I am wondering if there is a way to calculate the cumulative p_value for each hour of data in a dataframe. For example if you have 24 hours of data there would be 24 measurements of p_value, but they would be cumulative for all hours before the current hour.
I have been able to get the p_value for each hour by grouping my data by hour and then applying an agg_func that I wrote to calculate all of the relevant statistics necessary to calculate p. However, this approach does not produce a cumulative result, only the p for each individual hour.
Given a df with columns id, ts (as unix timestamp), ab_group, result.
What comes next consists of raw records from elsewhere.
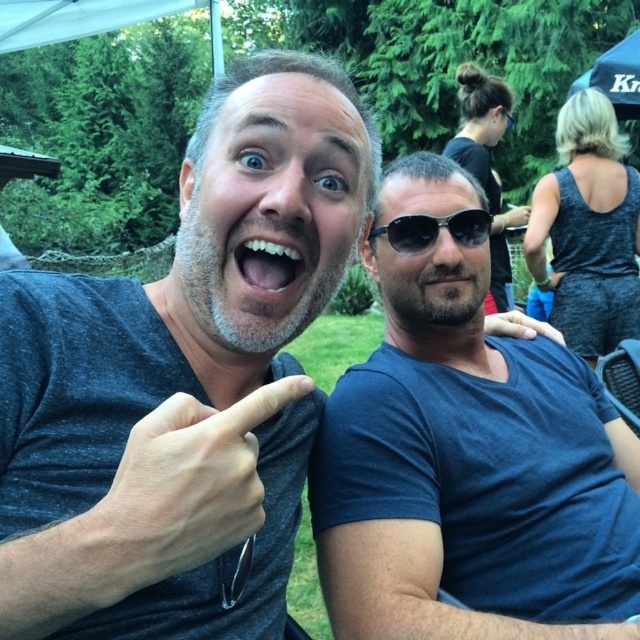 Question: From the image, what is the correct spatial relationship of gray fabric tank top at upper right in relation to matte black hand at upper right?

Choices:
 (A) above
 (B) below

Answer: (A)

Question: Which of the following is the farthest from the observer?

Choices:
 (A) black plastic sunglasses at center
 (B) blue fabric canopy at upper right
 (C) matte gray finger at center
 (D) matte black hand at upper right

Answer: (B)

Question: Is blue matte shirt at center above white glossy teeth at center?

Choices:
 (A) yes
 (B) no

Answer: (B)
I ran the following code to compute p_values on the hour.
df['time'] = pd.to_datetime(df.ts, unit='s').values.astype('<m8[h]')
def calc_p(group):
df_old_len = len(group[group.ab_group == 0])
df_new_len = len(group[group.ab_group == 1])
ctr_old = float(len(group[(group.ab_group == 0) & (df.result == 1)]))/ df_old_len
ctr_new = float(len(group[(group.ab_group == 1) & (df.converted == 1)]))/ df_new_len
nobs_old = df_old_len
nobs_new = df_new_len
z_score, p_val, null = z_test.z_test(ctr_old, ctr_new, nobs_old, nobs_new, effect_size=0.001)
return p_val
grouped = df.groupby(by='time').agg(calc_p)
N.B. z_test is my own module containing an implementation of a z_test.
Any advice on how to modify this for a cumulative p is much appreciated.